由香里は瞼を強く閉じ、右手をギュッと握り込む。
それでもシワが寄るのが気になるのか、左手は眉間を揉んでいた。
「その痛み分け合えたらいいのに……。ふたりの子供なのに力になれなくて、ごめん」
大都は、少しでも痛みが軽くなるように由香里の腰をさすりながら、心配することしか出来ない。
陣痛は、寄せては返す波のように、お腹が引き攣れ、骨盤がミシミシと動くような痛みの時間と、その痛みがスッと引く時間が繰り返される。
由香里は、額に脂汗を浮かせ、「ふぅ、ふぅ」と深い呼吸で痛みに耐えていた。
それが治まると、心配顔の大都へ、由香里は大丈夫よと伝えるようにニコッと微笑む。
「一緒に居てくれるだけで十分だから、謝らないで」
「ん、わかった」
そう口にしたが、 まだ、他に出来ることはないのかと、大都は視線を彷徨わせる。そんな大都の広い胸にポスンと由香里は背中を預け、ふふっと思い出し笑いを浮かべた。

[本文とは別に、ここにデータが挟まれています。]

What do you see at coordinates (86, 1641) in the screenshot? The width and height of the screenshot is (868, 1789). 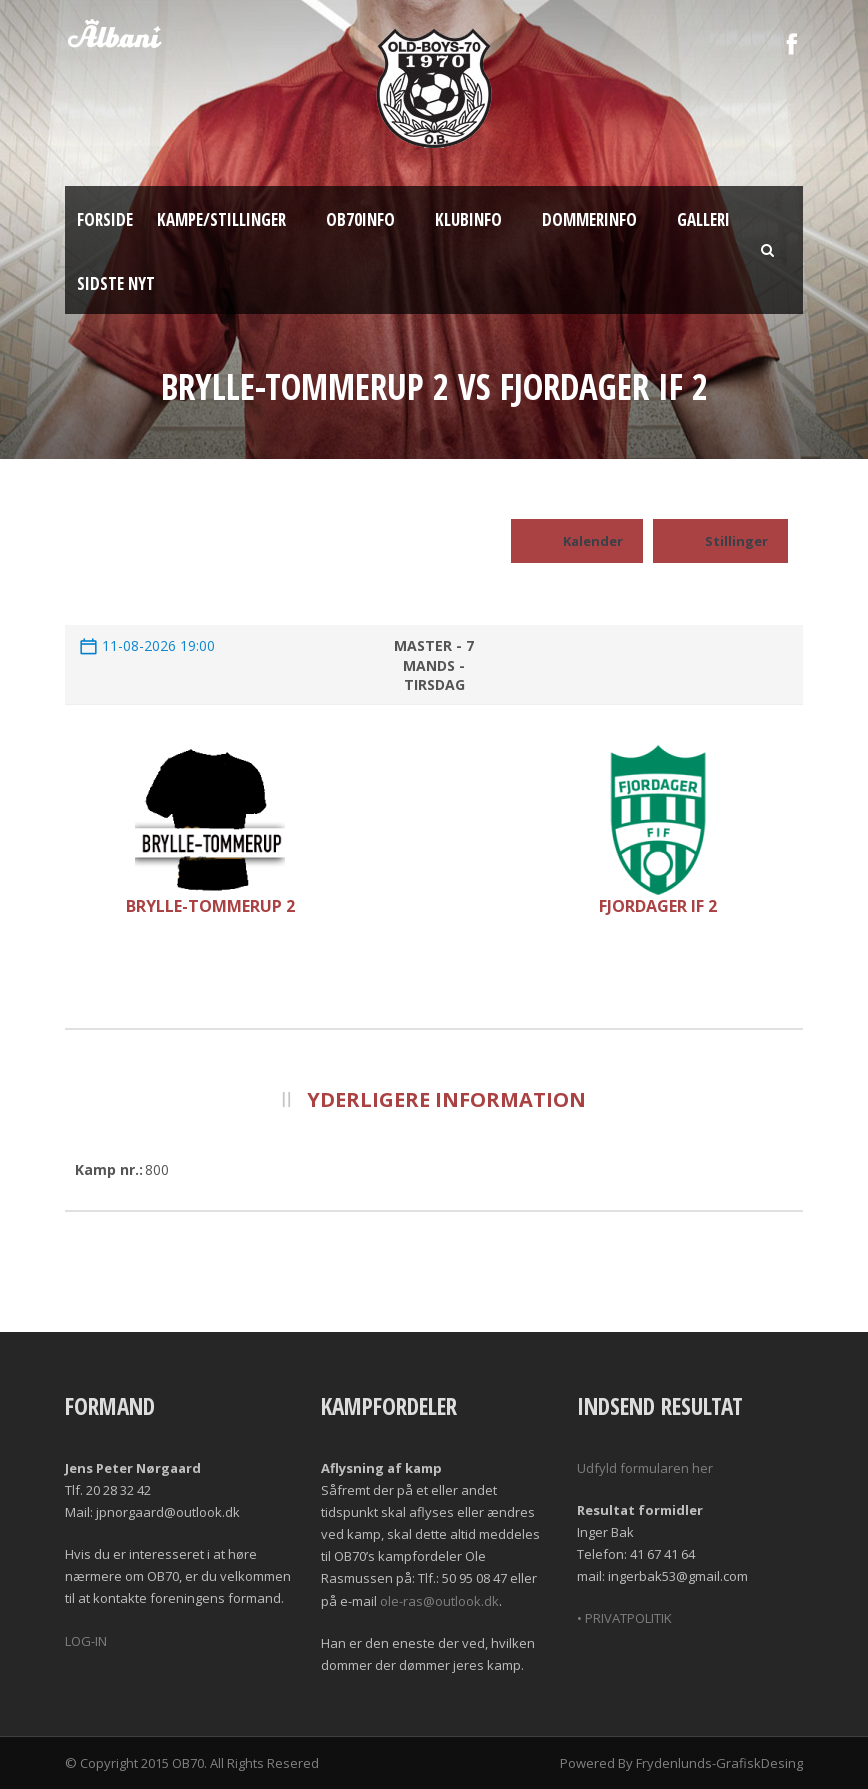 I see `LOG-IN` at bounding box center [86, 1641].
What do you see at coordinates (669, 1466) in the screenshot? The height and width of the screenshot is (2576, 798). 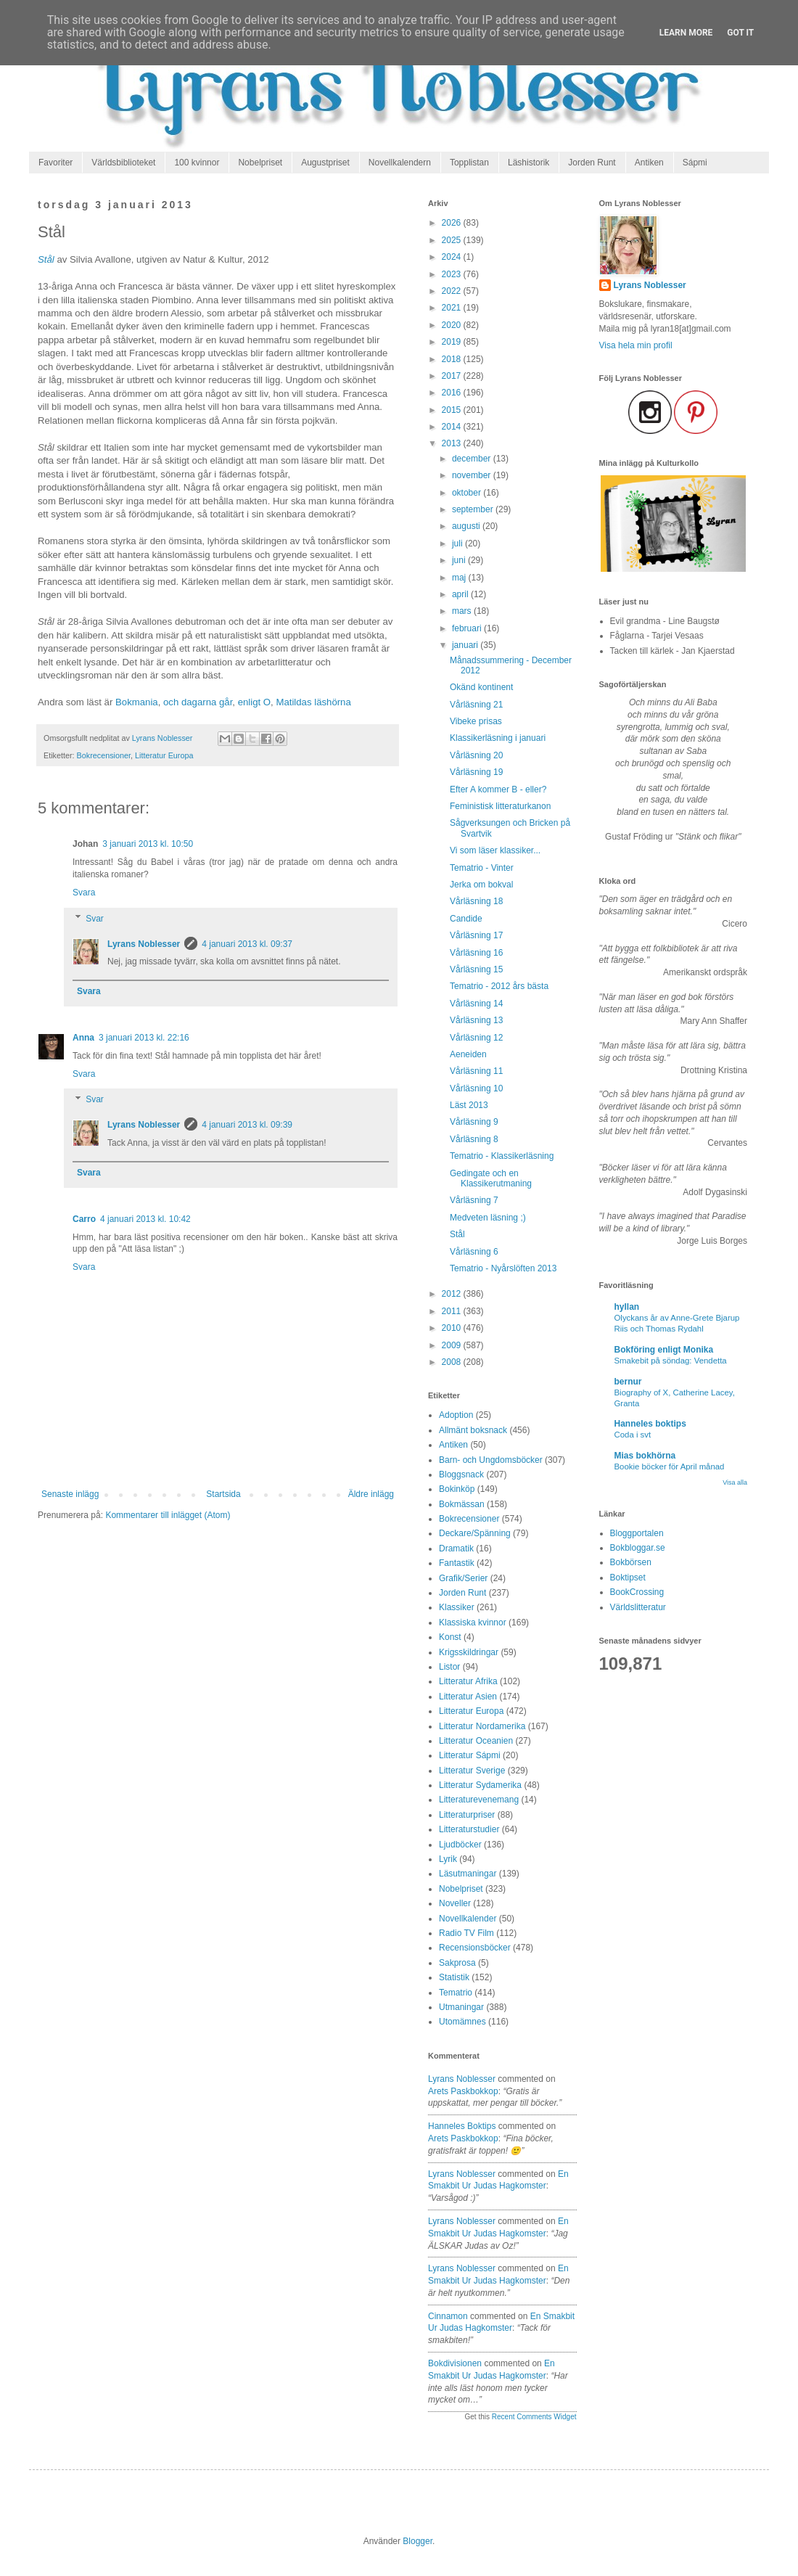 I see `Bookie böcker för April månad` at bounding box center [669, 1466].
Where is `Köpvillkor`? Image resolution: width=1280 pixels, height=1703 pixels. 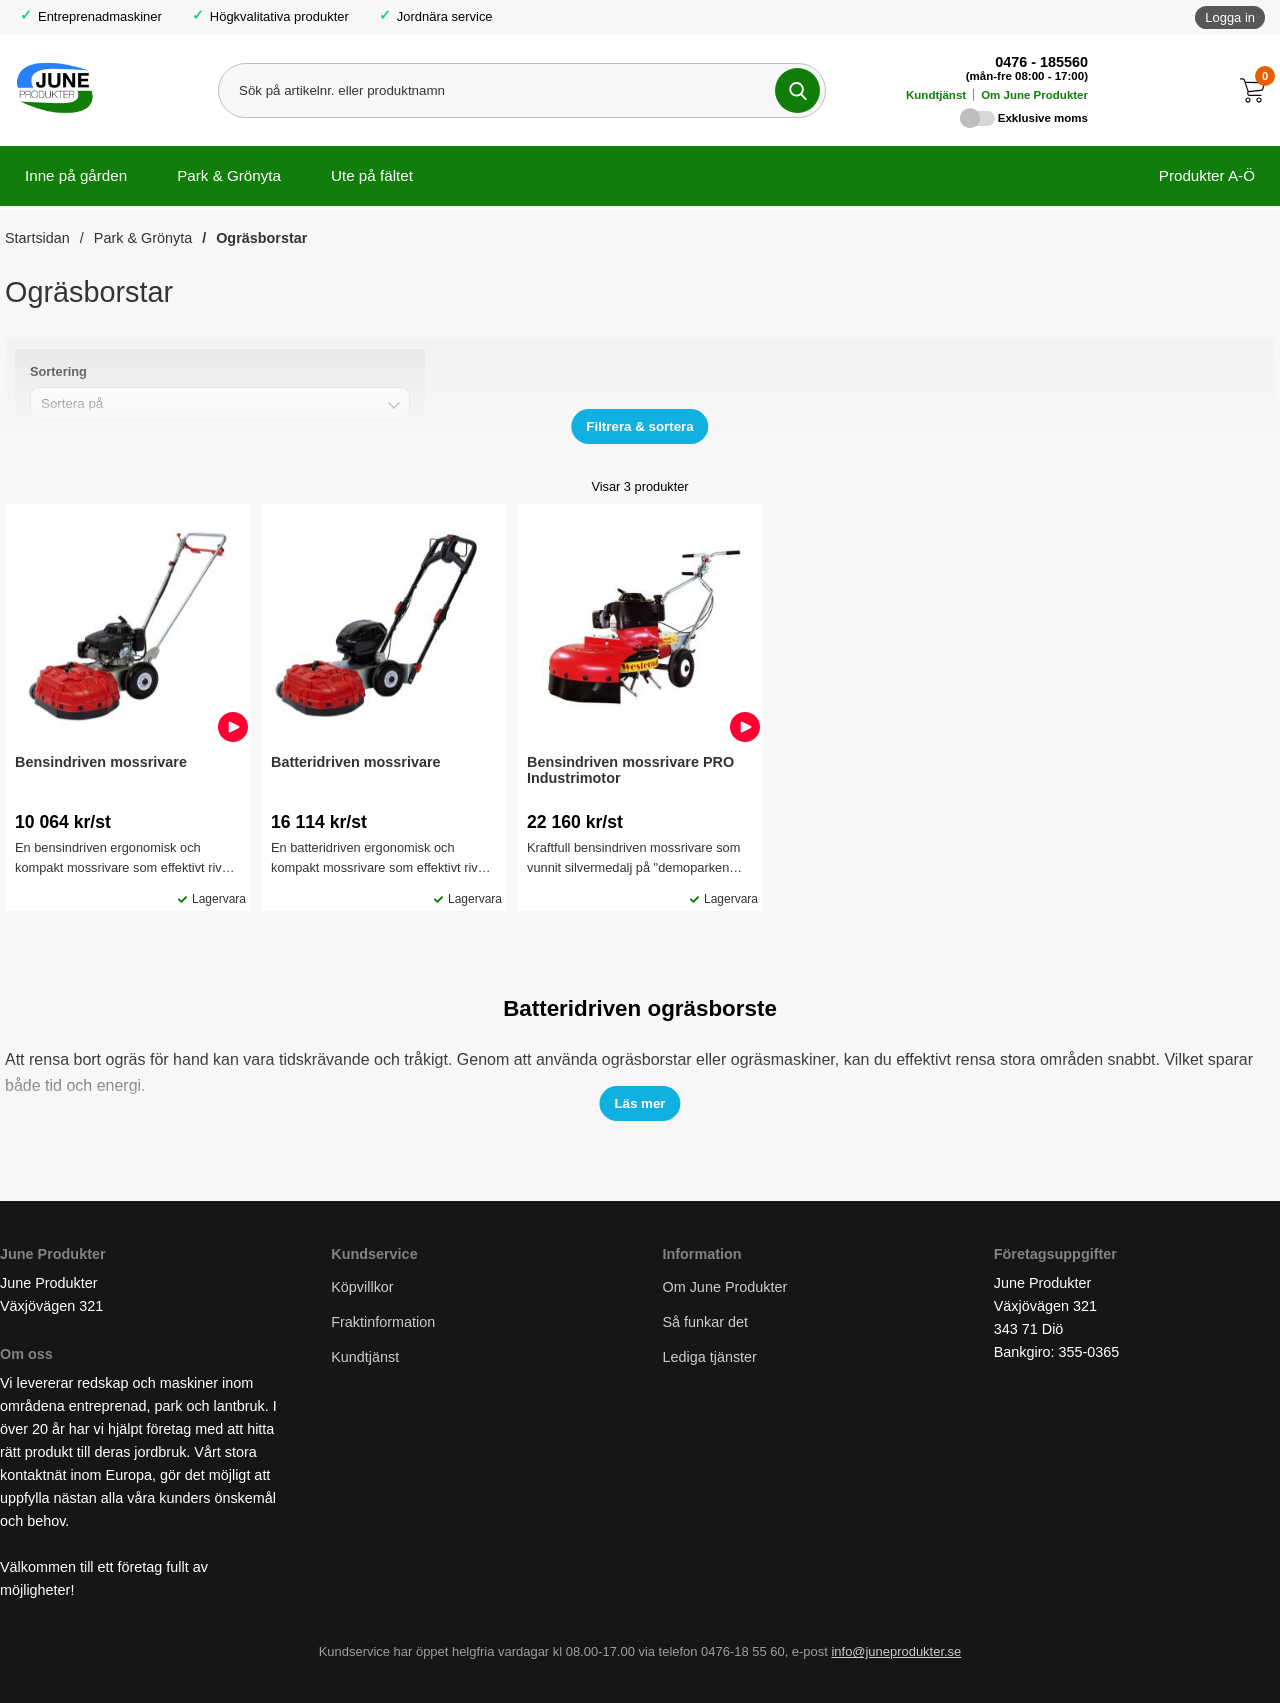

「私、大都と出会うまで、自分が妊娠するなんて考えたことも無かったの。でもね、いざ妊娠してみると、お腹の中で日々成長するこの子が愛おしくて堪らないの。自分がこんなに子供好きだなんて知らなかった。この子にもうすぐ会えるのよね」
穏やかに話しながら、お腹をさする由香里の姿が大都には尊く感じられた。
「由香里……」
「自分のお腹の中で、子供が動き成長しているのを感じられるのは、出産の痛みと引き換えに与えられた特権なのかもね」
母となる女性は偉大だ。お腹の子供のためなら不安を乗り越え、痛みさえも超越し、新たなる命をこの世に贈り出す。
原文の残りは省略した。